Shaun Sarrett

Jacksonville Jaguars
- Title: Offensive line coach

Personal information
- Born: December 24, 1979 (age 46) Beckley, West Virginia, U.S.

Career information
- Position: Offensive guard
- High school: Woodrow Wilson (WV)
- College: Kent State

Career history
- Streetsboro High School (OH) (2004) Offensive line coach; Marshall (2005) Defensive quality control assistant; Marshall (2006–2007) Graduate assistant; Duke (2008–2011) Offensive quality control assistant; Pittsburgh Steelers (2012–2017) Offensive assistant; Pittsburgh Steelers (2018) Assistant offensive line coach; Pittsburgh Steelers (2019–2020) Offensive line coach; Los Angeles Chargers (2021–2023) Assistant offensive line coach; Minnesota Vikings (2024) Assistant offensive line coach; Jacksonville Jaguars (2025–present) Offensive line coach;

= Shaun Sarrett =

American football coach (born 1979)

Shaun Sarrett (born December 24, 1979) is an American football coach who is currently the offensive line coach for the Jacksonville Jaguars of the National Football League (NFL). He previously served as the assistant offensive line coach for the Minnesota Vikings of the National Football League (NFL), the assistant coach for Marshall and Duke before joining the Steelers as an offensive assistant in 2012. He played college football at Kent State.

== Personal life and playing career ==
A native of Beckley, West Virginia, Sarrett played guard at Kent State University. He earned the nickname "Sweet Feet" after a teammate at Kent State noticed that his footwork was above average. He graduated from Kent State in 2004 with a degree in health education.

== Coaching career ==
After his playing career at Kent State, Sarrett received no offers to play pro football, so he decided to pursue a coaching career. He began at Streetsboro High School, a high school less than seven miles away from Kent State coaching the offensive and defensive line as well as the co-strength coach. He spent one season in that role before joining the coaching staff at Marshall in 2005, working with the defensive line as the defensive quality control and graduate assistant before switching to a graduate assistant on offense in 2006. He was hired to work at Duke in 2008 on David Cutcliffe's staff as an offensive quality control working with the offensive line.

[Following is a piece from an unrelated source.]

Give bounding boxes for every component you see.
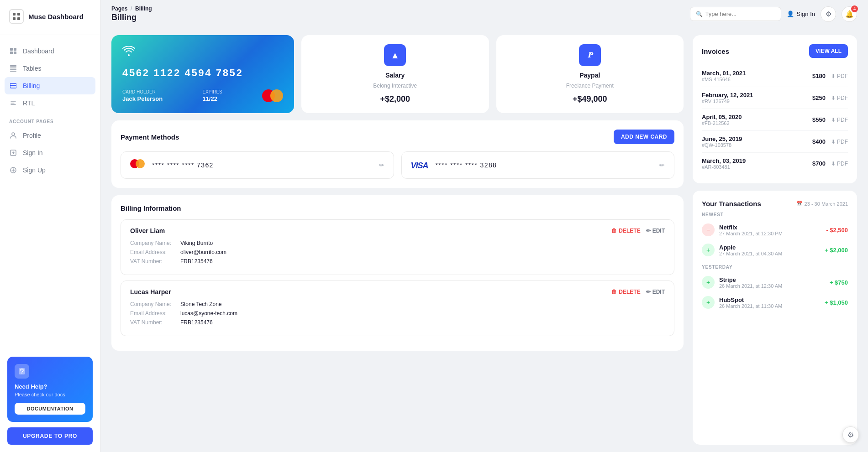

Sarrett was hired by the Pittsburgh Steelers in 2012 as an offensive assistant. He was hired by Steelers head coach Mike Tomlin after his interview where former Kent State teammate and Steelers linebacker James Harrison recognized him and asked "What are you doing here, Sweet Feet?". He was promoted to assistant offensive line coach in 2018, and offensive line coach in 2019 after Mike Munchak left to join the Denver Broncos coaching staff. Sarrett's contract was not renewed after the 2020 season.